Já a Abemi informou que possui um cronograma de reuniões mensais com a Petrobras e com a Associação Brasileira de Consultoras de Engenharia (ABCE). "Trata-se de um grupo de trabalho com programação pré-definida, pauta discutida previamente entre os associados e participantes identificados". A entidade disse que o grupo "aborda temática técnica e normativa, que visa a melhoria de processos e práticas na engenharia industrial brasileira". "Essas reuniões resultaram no aprimoramento de procedimentos de segurança e de meio ambiente, ajudando a promover a competitividade, o avanço tecnológico e a redução de custos e de acidentes nos canteiros de obras", afirmou.

A Abemi enfatizou ainda que não foram feitas reuniões em sua sede. De fato, esses encontros ocorreram no edifício da Petrobras. Procurado, o atual presidente da Abemi, Antonio Müller, disse que o objetivo das reuniões com a estatal é chegar a contratos equilibrados com menos riscos e maior economia para ambos os lados. Müller ressaltou que não fez parte das reuniões, em 2007, e admitiu que a ata de fevereiro daquele ano é "estranha". "Mas as reuniões que temos com a Petrobras são puramente técnicas", insistiu.

A multa por cartel varia entre 0,1% e 20% do faturamento das empresas e a aplicação pelo Cade varia de acordo com a gravidade da conduta de cada uma das empresas envolvidas.

 

Prejuízo com ações nos EUA pode ultrapassar US$ 1 bi

 

Os acionistas brasileiros da Petrobras poderão arcar com dois prejuízos bilionários da companhia, por conta do esquema de corrupção investigado pela Operação Lava-Jato da Polícia Federal e do Ministério Público. 

O primeiro é composto pelas perdas com a corrupção propriamente e seus reflexos, mais a desvalorização das ações. O segundo são os gastos com as diversas ações de classe movidas por investidores a partir dos Estados Unidos - acionistas americanos e de países como Noruega, Dinamarca, Suécia e Alemanha - que devem vir. 

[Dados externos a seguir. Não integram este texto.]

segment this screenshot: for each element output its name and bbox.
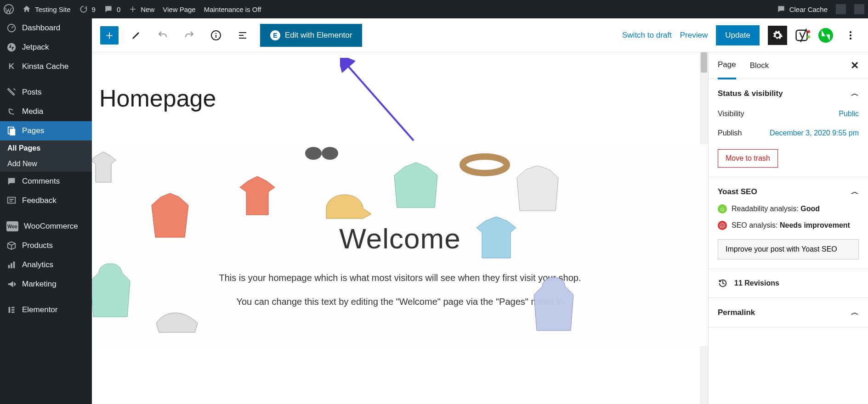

O maior prejuízo alegado entre os 15 escritórios que abriram ações contra a Petrobras nos Estados Unidos é de US$ 270 milhões. 

Contudo, Erica Gorga, professora da Escola de Direito da Fundação Getúlio Vargas, pesquisadora associada e diretora do Centro de Direito Empresarial da Yale Law School, explica que o prejuízo da Petrobras nos Estados Unidos pode chegar à casa do bilhão. 

Além da investigação criminal por corrupção, conduzida pelo Departamento de Justiça dos Estados Unidos e que pode resultar em multas salgadas, a ação de classe dos investidores tem potencial para ser muito significativa. 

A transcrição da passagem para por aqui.